● **Listed entries**:
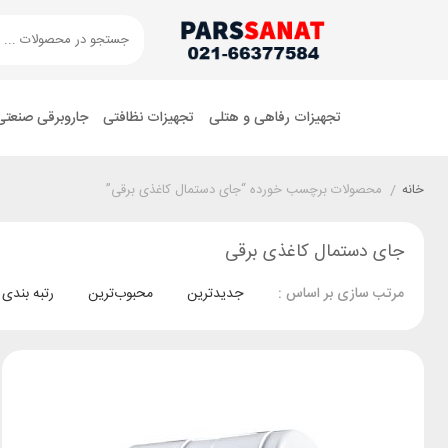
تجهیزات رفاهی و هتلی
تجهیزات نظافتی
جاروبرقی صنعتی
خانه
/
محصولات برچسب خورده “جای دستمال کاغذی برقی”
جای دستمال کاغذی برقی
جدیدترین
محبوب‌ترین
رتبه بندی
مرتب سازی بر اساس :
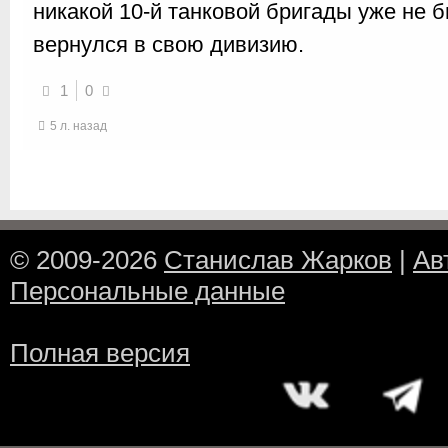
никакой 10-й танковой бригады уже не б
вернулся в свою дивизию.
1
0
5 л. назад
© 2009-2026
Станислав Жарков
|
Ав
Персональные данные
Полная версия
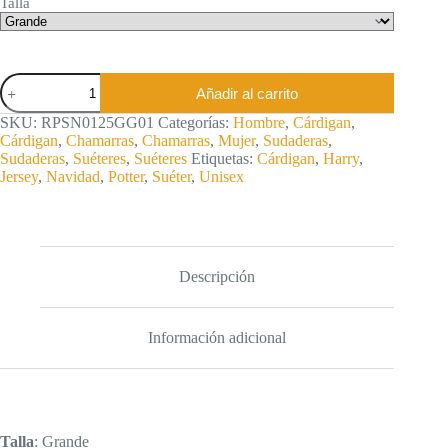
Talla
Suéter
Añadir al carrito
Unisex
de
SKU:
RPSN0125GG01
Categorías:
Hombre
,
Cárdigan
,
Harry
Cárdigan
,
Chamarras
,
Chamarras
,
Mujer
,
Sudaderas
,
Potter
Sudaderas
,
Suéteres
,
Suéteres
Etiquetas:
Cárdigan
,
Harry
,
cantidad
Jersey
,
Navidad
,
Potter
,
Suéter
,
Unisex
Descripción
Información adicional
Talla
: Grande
...
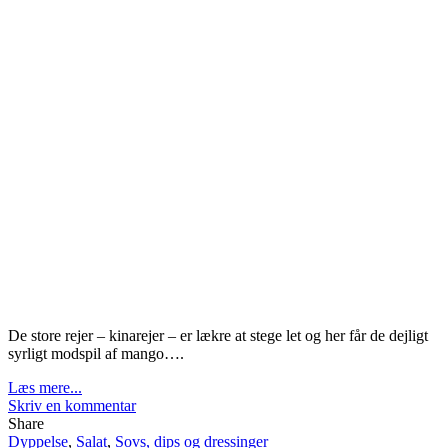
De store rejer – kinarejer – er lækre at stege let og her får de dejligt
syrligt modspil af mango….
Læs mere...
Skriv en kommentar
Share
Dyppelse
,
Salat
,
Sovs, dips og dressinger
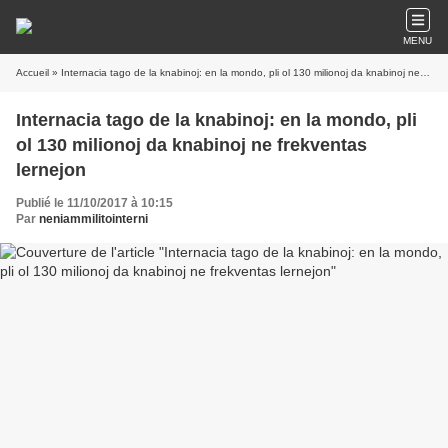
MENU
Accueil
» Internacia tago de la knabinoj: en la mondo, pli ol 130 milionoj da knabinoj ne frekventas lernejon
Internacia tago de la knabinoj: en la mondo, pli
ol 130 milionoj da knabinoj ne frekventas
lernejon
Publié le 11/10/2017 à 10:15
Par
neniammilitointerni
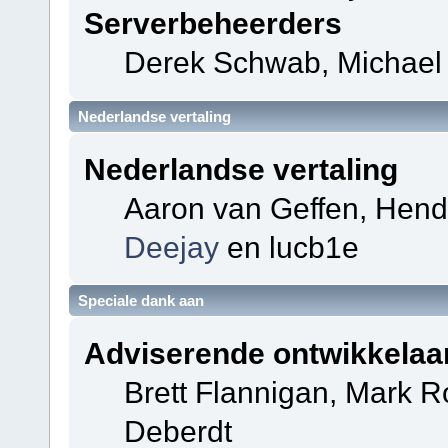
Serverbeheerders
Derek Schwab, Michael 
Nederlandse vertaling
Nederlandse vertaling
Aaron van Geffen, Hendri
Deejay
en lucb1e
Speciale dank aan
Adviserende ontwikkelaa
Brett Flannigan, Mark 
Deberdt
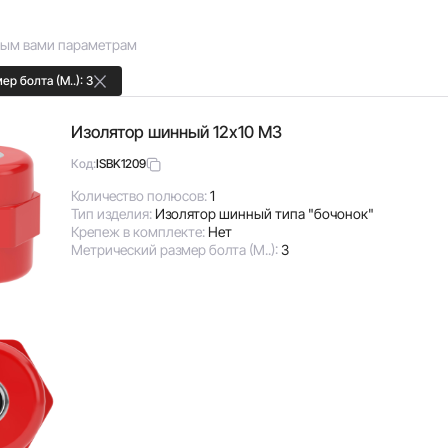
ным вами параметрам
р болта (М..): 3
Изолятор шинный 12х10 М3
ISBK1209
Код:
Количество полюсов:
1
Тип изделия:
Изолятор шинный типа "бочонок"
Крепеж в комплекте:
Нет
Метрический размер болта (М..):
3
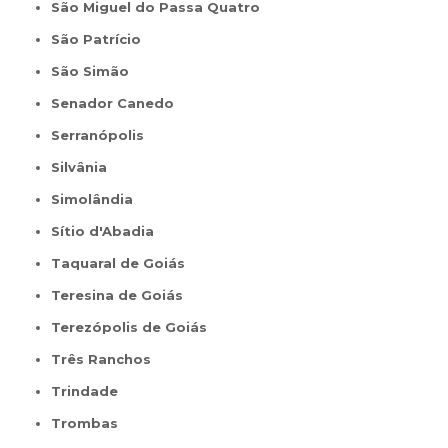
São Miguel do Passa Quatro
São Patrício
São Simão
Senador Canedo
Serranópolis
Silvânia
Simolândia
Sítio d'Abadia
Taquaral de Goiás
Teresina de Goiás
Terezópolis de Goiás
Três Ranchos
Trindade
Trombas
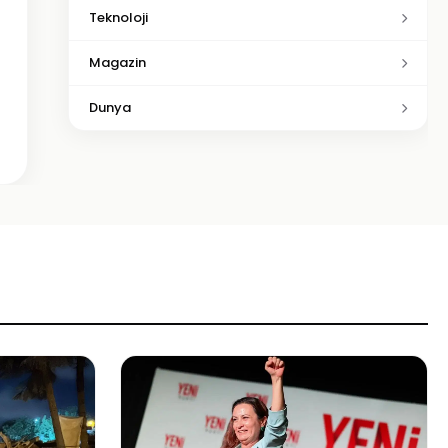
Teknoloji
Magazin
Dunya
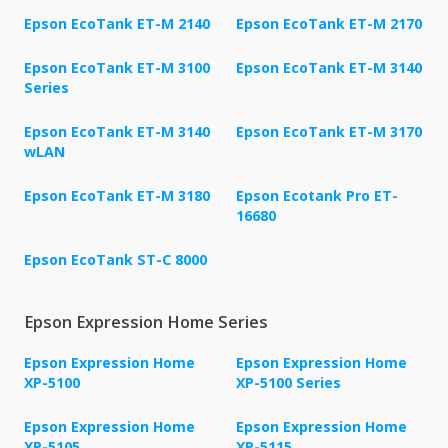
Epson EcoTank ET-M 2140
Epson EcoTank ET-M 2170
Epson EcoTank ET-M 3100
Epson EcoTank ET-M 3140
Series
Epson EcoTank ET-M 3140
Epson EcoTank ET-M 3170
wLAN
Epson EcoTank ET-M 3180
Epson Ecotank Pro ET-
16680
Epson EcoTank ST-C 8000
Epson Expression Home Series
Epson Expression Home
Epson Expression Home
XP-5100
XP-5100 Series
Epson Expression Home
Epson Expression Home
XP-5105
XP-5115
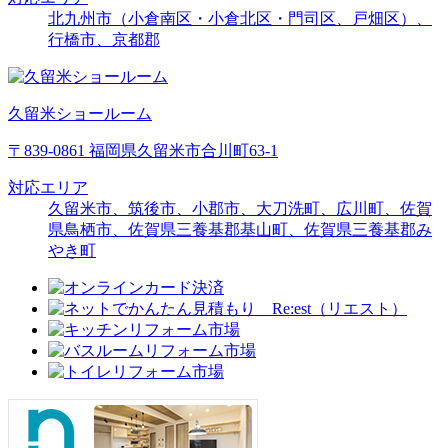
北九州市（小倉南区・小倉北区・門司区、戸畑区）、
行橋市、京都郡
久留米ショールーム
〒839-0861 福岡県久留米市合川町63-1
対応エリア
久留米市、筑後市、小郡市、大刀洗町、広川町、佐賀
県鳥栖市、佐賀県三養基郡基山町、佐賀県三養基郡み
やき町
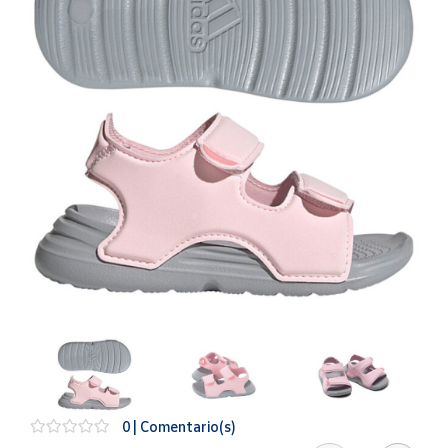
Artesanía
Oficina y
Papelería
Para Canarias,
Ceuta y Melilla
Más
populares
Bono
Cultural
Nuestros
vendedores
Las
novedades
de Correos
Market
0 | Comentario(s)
...
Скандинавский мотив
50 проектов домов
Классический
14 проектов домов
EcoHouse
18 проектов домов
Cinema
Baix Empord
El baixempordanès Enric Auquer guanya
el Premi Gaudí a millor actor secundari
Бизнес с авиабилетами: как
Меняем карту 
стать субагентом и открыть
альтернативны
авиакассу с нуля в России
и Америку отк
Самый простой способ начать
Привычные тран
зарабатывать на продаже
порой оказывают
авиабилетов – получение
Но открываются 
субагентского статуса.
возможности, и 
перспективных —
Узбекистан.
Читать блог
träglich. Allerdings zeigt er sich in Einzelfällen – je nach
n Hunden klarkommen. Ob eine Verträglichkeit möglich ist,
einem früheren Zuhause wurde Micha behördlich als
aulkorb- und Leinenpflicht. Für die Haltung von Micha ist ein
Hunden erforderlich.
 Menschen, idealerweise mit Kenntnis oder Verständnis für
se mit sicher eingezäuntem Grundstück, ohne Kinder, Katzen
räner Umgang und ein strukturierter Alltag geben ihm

● **Exercise**:
Which lines in the records above contain the word "frekventas"? Return each of them.

● **Solution**:
» Internacia tago de la knabinoj: en la mondo, pli ol 130 milionoj da knabinoj ne frekventas lernejon
ol 130 milionoj da knabinoj ne frekventas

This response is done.